Record set below:

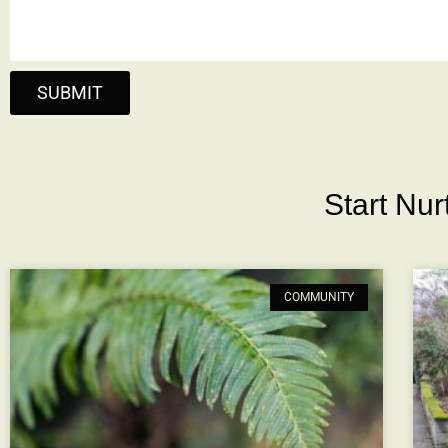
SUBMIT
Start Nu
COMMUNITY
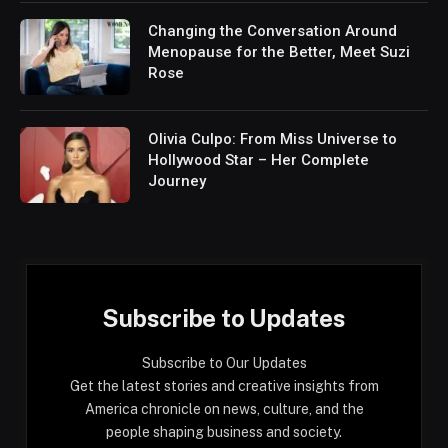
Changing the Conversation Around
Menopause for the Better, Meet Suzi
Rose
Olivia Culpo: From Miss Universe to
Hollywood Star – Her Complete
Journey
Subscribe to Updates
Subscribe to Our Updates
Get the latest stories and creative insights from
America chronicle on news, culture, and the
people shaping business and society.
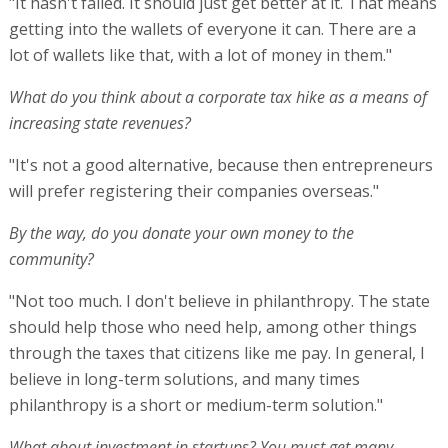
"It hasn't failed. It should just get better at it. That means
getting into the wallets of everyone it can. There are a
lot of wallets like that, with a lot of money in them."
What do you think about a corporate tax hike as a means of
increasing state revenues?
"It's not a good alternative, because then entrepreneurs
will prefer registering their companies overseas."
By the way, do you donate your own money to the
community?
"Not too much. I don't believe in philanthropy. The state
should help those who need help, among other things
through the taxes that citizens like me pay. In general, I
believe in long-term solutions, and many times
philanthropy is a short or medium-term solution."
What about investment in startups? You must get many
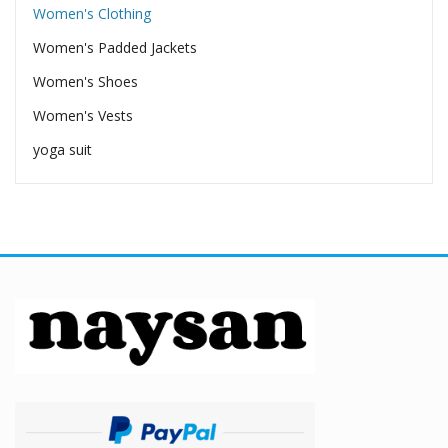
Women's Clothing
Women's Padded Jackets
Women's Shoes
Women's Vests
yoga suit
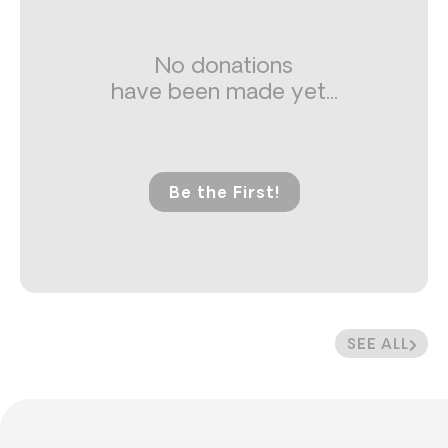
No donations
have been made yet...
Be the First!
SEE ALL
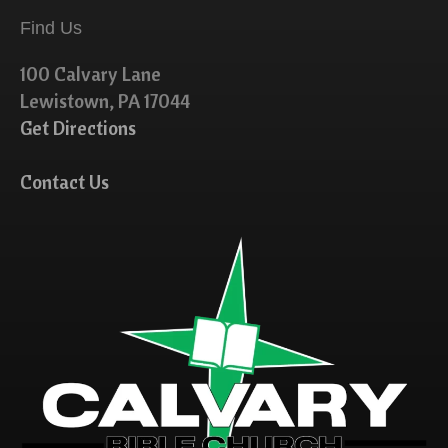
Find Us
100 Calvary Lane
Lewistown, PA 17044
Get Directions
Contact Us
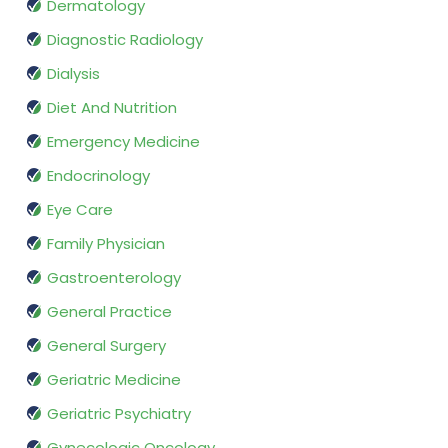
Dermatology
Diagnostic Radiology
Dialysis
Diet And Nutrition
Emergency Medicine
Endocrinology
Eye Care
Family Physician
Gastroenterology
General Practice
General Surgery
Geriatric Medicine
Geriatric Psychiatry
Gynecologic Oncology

End of Record set.

Your task
The expected result is the data above in exact form, free of pictures.

Written answer
SUBMIT
Start Nu
COMMUNITY
Changing the Conversation Around
Menopause for the Better, Meet Suzi
Rose
Olivia Culpo: From Miss Universe to
Hollywood Star – Her Complete
Journey
Subscribe to Updates
Subscribe to Our Updates
Get the latest stories and creative insights from
America chronicle on news, culture, and the
people shaping business and society.
"It hasn't failed. It should just get better at it. That means
getting into the wallets of everyone it can. There are a
lot of wallets like that, with a lot of money in them."
What do you think about a corporate tax hike as a means of
increasing state revenues?
"It's not a good alternative, because then entrepreneurs
will prefer registering their companies overseas."
By the way, do you donate your own money to the
community?
"Not too much. I don't believe in philanthropy. The state
should help those who need help, among other things
through the taxes that citizens like me pay. In general, I
believe in long-term solutions, and many times
philanthropy is a short or medium-term solution."
What about investment in startups? You must get many
Women's Clothing
Women's Padded Jackets
Women's Shoes
Women's Vests
yoga suit
No donations
have been made yet...
Be the First!
SEE ALL
Find Us
100 Calvary Lane
Lewistown, PA 17044
Get Directions
Contact Us
Dermatology
Diagnostic Radiology
Dialysis
Diet And Nutrition
Emergency Medicine
Endocrinology
Eye Care
Family Physician
Gastroenterology
General Practice
General Surgery
Geriatric Medicine
Geriatric Psychiatry
Gynecologic Oncology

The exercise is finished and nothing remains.